Une Russe plaide coupable d'avoir cherché à influencer la politique américaine

Maria Butina, 30 ans, est la première Russe dont la culpabilité a été reconnue à la suite de l'une des nombreuses enquêtes portant sur les ingérences de Moscou dans la campagne présidentielle de 2016 aux Etats-Unis.
Maria Butina, 30 ans, est la première Russe dont la culpabilité a été reconnue à la suite de l'une des nombreuses enquêtes portant sur les ingérences de Moscou dans la campagne présidentielle de 2016 aux Etats-Unis. - © STR - AFP

Une Russe qui avait noué des contacts dans l'appareil politique américain via le principal lobby pro-armes des Etats-Unis a plaidé coupable ce jeudi d'avoir agi au profit du Kremlin.

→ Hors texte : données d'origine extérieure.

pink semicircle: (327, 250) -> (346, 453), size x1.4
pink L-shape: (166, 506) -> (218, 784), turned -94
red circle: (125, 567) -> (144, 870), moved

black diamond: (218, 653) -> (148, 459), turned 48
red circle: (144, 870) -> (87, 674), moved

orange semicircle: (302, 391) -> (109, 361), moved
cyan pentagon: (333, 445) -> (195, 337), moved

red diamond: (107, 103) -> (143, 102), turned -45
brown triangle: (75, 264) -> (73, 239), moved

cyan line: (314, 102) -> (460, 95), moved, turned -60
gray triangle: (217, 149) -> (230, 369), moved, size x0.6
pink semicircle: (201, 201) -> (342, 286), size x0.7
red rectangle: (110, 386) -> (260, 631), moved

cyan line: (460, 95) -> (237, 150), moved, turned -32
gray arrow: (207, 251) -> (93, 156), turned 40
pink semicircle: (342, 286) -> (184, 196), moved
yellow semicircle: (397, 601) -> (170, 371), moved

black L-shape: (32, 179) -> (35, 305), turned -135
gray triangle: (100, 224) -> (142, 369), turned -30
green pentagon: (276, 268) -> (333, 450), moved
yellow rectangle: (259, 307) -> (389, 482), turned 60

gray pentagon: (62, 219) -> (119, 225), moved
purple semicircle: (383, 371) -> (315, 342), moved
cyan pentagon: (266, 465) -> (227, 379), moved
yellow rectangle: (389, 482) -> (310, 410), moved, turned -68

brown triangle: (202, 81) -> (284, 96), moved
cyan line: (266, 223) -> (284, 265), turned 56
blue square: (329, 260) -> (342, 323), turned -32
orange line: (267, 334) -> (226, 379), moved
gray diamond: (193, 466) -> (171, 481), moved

Maria Butina, 30 ans, est la première Russe dont la culpabilité a été reconnue à la suite de l'une des nombreuses enquêtes portant sur les ingérences de Moscou dans la campagne présidentielle de 2016 aux Etats-Unis.

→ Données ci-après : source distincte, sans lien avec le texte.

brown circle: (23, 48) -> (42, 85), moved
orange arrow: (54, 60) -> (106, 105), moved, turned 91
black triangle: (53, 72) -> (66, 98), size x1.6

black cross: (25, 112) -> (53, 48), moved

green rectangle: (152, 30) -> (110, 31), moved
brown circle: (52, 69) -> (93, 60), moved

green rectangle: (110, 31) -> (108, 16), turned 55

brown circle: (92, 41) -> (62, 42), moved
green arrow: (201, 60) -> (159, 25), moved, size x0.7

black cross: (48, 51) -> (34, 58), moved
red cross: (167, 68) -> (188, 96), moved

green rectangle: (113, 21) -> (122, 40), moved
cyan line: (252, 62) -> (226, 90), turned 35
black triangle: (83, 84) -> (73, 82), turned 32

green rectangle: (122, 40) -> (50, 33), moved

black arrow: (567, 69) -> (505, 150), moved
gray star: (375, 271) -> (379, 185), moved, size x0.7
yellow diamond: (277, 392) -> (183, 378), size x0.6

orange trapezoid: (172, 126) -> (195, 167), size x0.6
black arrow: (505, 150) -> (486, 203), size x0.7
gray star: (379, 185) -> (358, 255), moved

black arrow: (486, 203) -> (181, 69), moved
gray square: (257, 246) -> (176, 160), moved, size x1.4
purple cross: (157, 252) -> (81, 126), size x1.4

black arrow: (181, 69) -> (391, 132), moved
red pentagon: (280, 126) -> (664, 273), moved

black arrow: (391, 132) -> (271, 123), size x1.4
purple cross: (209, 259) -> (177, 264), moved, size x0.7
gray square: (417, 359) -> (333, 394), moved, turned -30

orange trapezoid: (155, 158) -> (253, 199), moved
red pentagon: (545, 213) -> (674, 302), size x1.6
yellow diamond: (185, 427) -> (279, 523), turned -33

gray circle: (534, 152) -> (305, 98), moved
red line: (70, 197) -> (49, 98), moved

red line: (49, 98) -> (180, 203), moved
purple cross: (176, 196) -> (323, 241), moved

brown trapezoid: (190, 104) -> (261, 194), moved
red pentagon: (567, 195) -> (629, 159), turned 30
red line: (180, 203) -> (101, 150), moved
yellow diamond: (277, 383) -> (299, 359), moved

Elle a reconnu avoir cherché à ouvrir dès 2015, au profit de la Russie, "des canaux de communication officieux avec des Américains influents".

Inquisition politique

En plaidant coupable, elle espère une peine allégée. Elle encourt jusqu'à six mois de prison et risque d'être expulsée à l'issue de sa peine.

Moscou a immédiatement dénoncé une "inquisition politique". "Il est évident qu'elle a plaidé coupable sous pression. Ils ont réussi à la briser", a déclaré le président de la commission des Affaires étrangères de la Douma, Leonid Sloutski, cité par l'agence de presse publique RIA Novosti.

La jeune femme, originaire de Sibérie, s'était fait remarquer du lobby conservateur américain en militant pour une organisation pro-armes russe, le "Droit aux armes". Sur les réseaux sociaux, elle dénonçait la stricte régulation sur les armes dans son pays, posant souvent avec un pistolet à la main.

Lors de visites aux Etats-Unis, elle avait rencontré dès 2015 des responsables de la National Rifle Association (NRA), le premier lobby des armes américain, largement favorable au parti républicain.